What Loveless feels strongest about with her new music is that she is writing much better songs. She also takes pride in producing her music. “My music career has been odd,” she reflects. “I started at fifteen and the songs I wrote then are on my first album. It’s weird when you watch American Idol and they’ll play a Vegas casino before they’ve played another show. That’s kind of how I feel about my first record.”

The conversation reminds me of the line that she sings in “Everything’s Gone,” about how some years have passed. It reminds me of a note I saw at the merchandise table that the first album is almost sold out. It’s unlikely you’ll see it again. I also thought of one fan who bought two copies of Loveless’ Indestructible Machine, the album with frenetic energy, charm, country twang and honky tonk undercurrents that helped cast her as an alt-country artist. That sounds like a different era and when the band tried to strike up the riff of “Bad Way To Go” during encore time, she tells them to cross it off the list.

There’s something else but I don’t think about it until my ride home in the wee hours. It’s what screenwriter Brian Koppelman told Jeremy Dylan, the host of the podcast My Favorite Album. They were talking about Jason Isbell’s Southeastern, a record that had tremendous impact on Koppelman’s life and creative inspiration. “The way we reign in our emotions as adults is deadly,” Koppelman told him. “Music leapfrogs us forward. It provides the emotional resonance that the best art gives you.”

I flashback and think about some of the most memorable moments in my life.

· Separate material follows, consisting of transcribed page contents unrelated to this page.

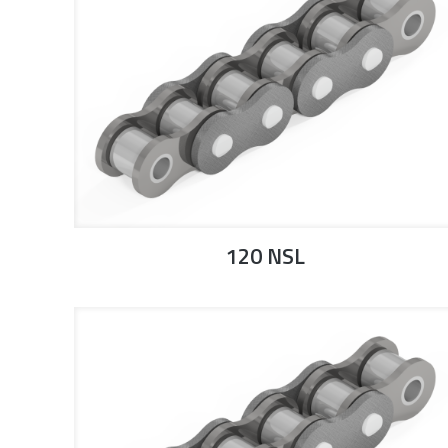
120 NSL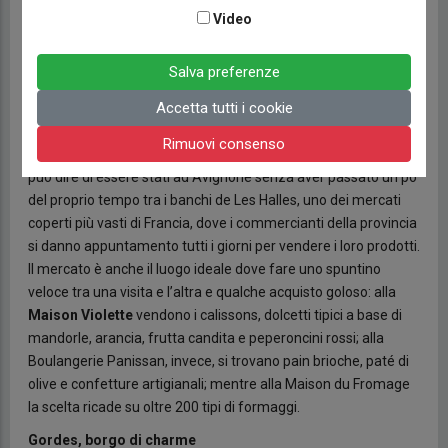
luogo dove, si narra, avvenne nell’aprile del 1327 il fatidico
Video
incontro tra Francesco
Petrarca
e l’amata Laura. Il punto dove
sbocciò l’amore sublime che tormentò il grande poeta italiano
Salva preferenze
è la Chiesa di Santa Chiara, del cui edificio originale oggi
Accetta tutti i cookie
rimane solamente la facciata, mentre le sale interne sono
state adibite a location del
Teatro des Halles
che ogni anno
Rimuovi consenso
nel mese di luglio ospita il prestigioso Festival d’Avignon. Non si
può dire di essere stati ad Avignone senza aver passato un po’
del proprio tempo tra i banchi de Les Halles, uno dei mercati
coperti più vasti di Francia, dove i commercianti della provincia
si danno appuntamento tutti i giorni per vendere i loro prodotti.
Il mercato è anche il luogo ideale dove fare uno spuntino
veloce tra una visita e l’altra e qualche acquisto goloso: alla
Maison Violette
vendono i calissons, dolcetti tipici a base di
mandorle, arancia, frutta candita e peperoncini rossi; alla
Boulangerie Panissan, invece, si trovano pain brioche, paté di
olive e confetture artigianali; mentre alla Maison du Fromage
la scelta ricade su oltre 200 tipi di formaggi.
Gordes, borgo di charme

Springsteen, The Stones, The Clash, X… I know there are others but those come to mind. I felt something similar that night at Rock and Roll Hotel and it’s a feeling that’s stayed with me ever since. I’ve replayed it countless times in my mind and knew something had changed in me when I left the room. It’s the same feeling I have every time I put on Something Else and hear the opening chords rip on “Really Wanna See You.”

Back to the Herr, there was a moment that occurred at the merchandise table that’s stayed with me. Someone comes over and purchases two copies of Indestructible Machine. She takes one of the copies and methodically tries to open the plastic and pull out the inside sleeve to sign an autograph. The buyer is elated and Loveless takes his camera, puts her arm around him and makes sure they get a selfie that is focused and just right. He embraces her in a goodbye hug.

If Loveless and her bandmates who travel together in the same van know anything, it’s about hard honest work, tending to your craft and making music that matters. These notions may sound old fashioned but they still still count for something in this day and age. Maybe now more than ever.